Of vervain, monkshood, plantain, and self-heal. 

The book of cures is on the upper shelf.

PORTER

Why do you do this, lady; did you see 

Your coffin in a dream?

CATHLEEN

Ah, no, not that. 

But I have come to a strange thought. I have heard 

A sound of wailing in unnumbered hovels, 

And I must go down, down—I know not where— 

Pray for all men and women mad from famine; 

Pray, you good neighbours.

(The PEASANTS all kneel.
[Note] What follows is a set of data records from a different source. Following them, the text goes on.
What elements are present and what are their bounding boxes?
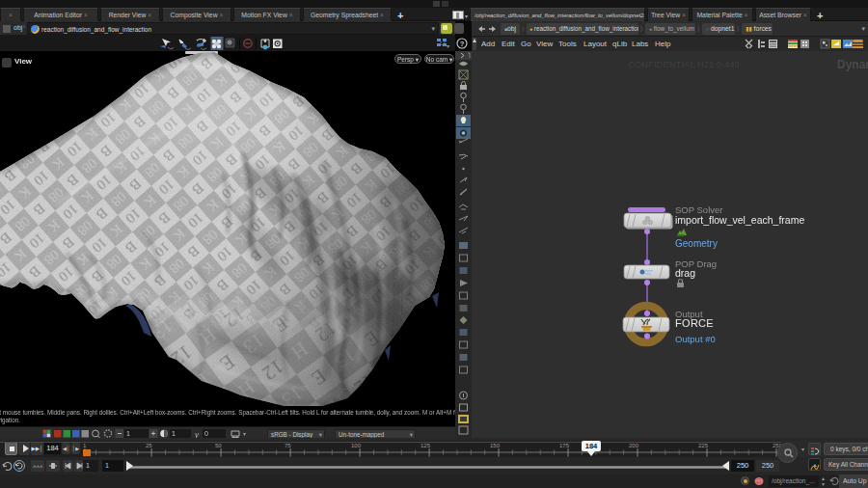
svg-text:50: 50: [215, 443, 222, 448]
svg-text:1: 1: [83, 443, 87, 448]
svg-text:175: 175: [559, 443, 570, 448]
svg-text:0: 0: [204, 430, 208, 437]
svg-text:1: 1: [126, 430, 130, 437]
svg-text:125: 125: [420, 443, 431, 448]
svg-text:25: 25: [146, 443, 152, 448]
svg-text:˄˄˄: ˄˄˄: [33, 464, 43, 470]
svg-text:?: ?: [460, 40, 465, 48]
svg-text:1: 1: [172, 430, 176, 437]
svg-text:▾: ▾: [243, 431, 246, 437]
svg-text:100: 100: [351, 443, 362, 448]
svg-text:▾: ▾: [447, 43, 449, 49]
svg-text:225: 225: [698, 443, 709, 448]
svg-text:150: 150: [490, 443, 501, 448]
svg-text:75: 75: [285, 443, 291, 448]
svg-text:200: 200: [629, 443, 639, 448]
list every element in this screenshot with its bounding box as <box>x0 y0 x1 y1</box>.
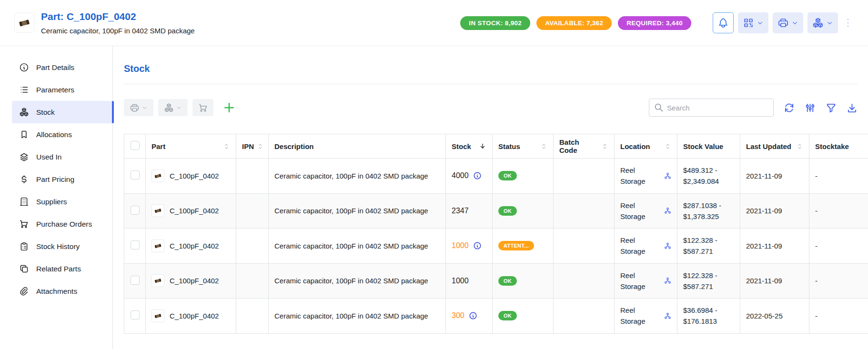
select-all-checkbox[interactable] <box>131 141 140 150</box>
column-header-location[interactable]: Location <box>615 134 677 159</box>
currency-dollar-icon <box>19 174 29 184</box>
printer-icon <box>130 103 140 113</box>
download-icon <box>847 102 858 113</box>
column-header-stock[interactable]: Stock <box>446 134 493 159</box>
column-header-ipn[interactable]: IPN <box>236 134 269 159</box>
printer-icon <box>777 17 789 29</box>
sidebar-item-allocations[interactable]: Allocations <box>12 123 112 146</box>
part-thumbnail <box>151 239 164 252</box>
column-header-part[interactable]: Part <box>146 134 236 159</box>
row-checkbox[interactable] <box>131 310 140 319</box>
add-stock-button[interactable] <box>222 100 236 115</box>
batch-code-cell <box>554 193 615 229</box>
part-link[interactable]: C_100pF_0402 <box>170 277 219 285</box>
part-image <box>14 13 34 33</box>
sidebar-item-used-in[interactable]: Used In <box>12 146 112 168</box>
stocktake-cell: - <box>809 193 868 229</box>
search-input[interactable] <box>649 99 774 117</box>
chevron-down-icon <box>176 105 182 111</box>
table-toolbar <box>124 99 858 117</box>
description-cell: Ceramic capacitor, 100pF in 0402 SMD pac… <box>269 229 446 264</box>
sitemap-icon <box>664 172 671 179</box>
info-circle-icon[interactable] <box>469 311 477 320</box>
info-circle-icon[interactable] <box>473 241 482 250</box>
sidebar-item-attachments[interactable]: Attachments <box>12 280 112 302</box>
sidebar-item-parameters[interactable]: Parameters <box>12 79 112 101</box>
column-header-status[interactable]: Status <box>493 134 554 159</box>
stock-panel: Stock <box>113 46 868 349</box>
notifications-button[interactable] <box>713 12 734 33</box>
table-settings-button[interactable] <box>805 102 816 113</box>
part-thumbnail <box>151 170 164 182</box>
download-button[interactable] <box>847 102 858 113</box>
sort-icon[interactable] <box>796 143 803 150</box>
stock-quantity: 4000 <box>452 171 469 180</box>
sitemap-icon <box>664 312 671 319</box>
column-header-stock-value[interactable]: Stock Value <box>677 134 740 159</box>
sort-icon[interactable] <box>223 143 230 150</box>
barcode-actions-button[interactable] <box>738 12 768 33</box>
column-header-stocktake[interactable]: Stocktake <box>809 134 868 159</box>
sidebar-item-stock[interactable]: Stock <box>12 101 112 123</box>
sort-icon[interactable] <box>540 143 547 150</box>
info-circle-icon[interactable] <box>473 171 482 180</box>
chevron-down-icon <box>826 20 833 27</box>
ipn-cell <box>236 193 269 229</box>
sidebar-item-stock-history[interactable]: Stock History <box>12 235 112 258</box>
refresh-button[interactable] <box>784 102 795 113</box>
part-link[interactable]: C_100pF_0402 <box>170 172 219 180</box>
overflow-menu-button[interactable] <box>842 12 854 33</box>
sidebar-item-part-pricing[interactable]: Part Pricing <box>12 168 112 190</box>
part-link[interactable]: C_100pF_0402 <box>170 312 219 320</box>
sidebar-item-related-parts[interactable]: Related Parts <box>12 258 112 280</box>
table-actions-right <box>649 99 858 117</box>
sort-icon[interactable] <box>601 143 608 150</box>
part-link[interactable]: C_100pF_0402 <box>170 242 219 250</box>
row-checkbox[interactable] <box>131 240 140 249</box>
stock-quantity: 1000 <box>452 241 469 250</box>
stock-operations-button[interactable] <box>158 99 188 116</box>
stock-table-row: C_100pF_0402 Ceramic capacitor, 100pF in… <box>124 159 868 194</box>
location-link[interactable]: Reel Storage <box>620 200 661 222</box>
stock-table-row: C_100pF_0402 Ceramic capacitor, 100pF in… <box>124 193 868 229</box>
stock-value-cell: $36.6984 - $176.1813 <box>677 299 740 334</box>
dots-vertical-icon <box>842 17 854 29</box>
sidebar-item-purchase-orders[interactable]: Purchase Orders <box>12 213 112 235</box>
stocktake-cell: - <box>809 229 868 264</box>
sort-descending-icon[interactable] <box>479 142 486 150</box>
packages-icon <box>19 107 29 117</box>
batch-code-cell <box>554 299 615 334</box>
status-badge: ATTENT... <box>498 241 534 250</box>
column-header-last-updated[interactable]: Last Updated <box>740 134 809 159</box>
status-badge: OK <box>498 206 517 216</box>
sitemap-icon <box>664 277 671 284</box>
row-checkbox[interactable] <box>131 206 140 215</box>
filter-button[interactable] <box>826 102 837 113</box>
sort-icon[interactable] <box>664 143 671 150</box>
location-link[interactable]: Reel Storage <box>620 235 661 257</box>
stock-summary-badges: IN STOCK: 8,902 AVAILABLE: 7,362 REQUIRE… <box>460 16 691 30</box>
row-checkbox[interactable] <box>131 170 140 179</box>
ipn-cell <box>236 299 269 334</box>
location-link[interactable]: Reel Storage <box>620 305 661 327</box>
select-all-cell <box>124 134 146 159</box>
stocktake-cell: - <box>809 299 868 334</box>
stock-actions-button[interactable] <box>807 12 838 33</box>
column-header-batch-code[interactable]: Batch Code <box>554 134 615 159</box>
row-checkbox[interactable] <box>131 276 140 285</box>
sidebar-item-part-details[interactable]: Part Details <box>12 56 112 79</box>
part-link[interactable]: C_100pF_0402 <box>170 207 219 215</box>
print-button[interactable] <box>124 99 153 116</box>
column-header-description[interactable]: Description <box>269 134 446 159</box>
refresh-icon <box>784 102 795 113</box>
order-stock-button[interactable] <box>192 99 213 116</box>
qrcode-icon <box>743 17 754 29</box>
print-actions-button[interactable] <box>773 12 803 33</box>
description-cell: Ceramic capacitor, 100pF in 0402 SMD pac… <box>269 193 446 229</box>
sort-icon[interactable] <box>257 143 264 150</box>
stock-quantity: 1000 <box>452 277 469 285</box>
location-link[interactable]: Reel Storage <box>620 270 661 292</box>
location-link[interactable]: Reel Storage <box>620 165 661 187</box>
sidebar-item-suppliers[interactable]: Suppliers <box>12 190 112 213</box>
search-box <box>649 99 774 117</box>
COUNTESS CATHLEEN ascends the steps to the door of the oratory, and turning round stands there motionless for a little, and then cries in a loud voice:)

Mary, Queen of angels, 

And all you clouds on clouds of saints, farewell!

END OF SCENE III.

SCENE IV

Scene.—A wood near the Castle, as in Scene II. A group of PEASANTS pass.

FIRST PEASANT

I have seen silver and copper, but not gold.

SECOND PEASANT

It's yellow and it shines.

FIRST PEASANT

It's beautiful. 

The most beautiful thing under the sun, 

That's what I've heard.

THIRD PEASANT

I have seen gold enough.

FOURTH PEASANT

I would not say that it's so beautiful.

FIRST PEASANT

But doesn't a gold piece glitter like the sun? 

That's what my father, who'd seen better days, 

Told me when I was but a little boy— 

So high—so high, it's shining like the sun, 

Round and shining, that is what he said.

SECOND PEASANT

There's nothing in the world it cannot buy.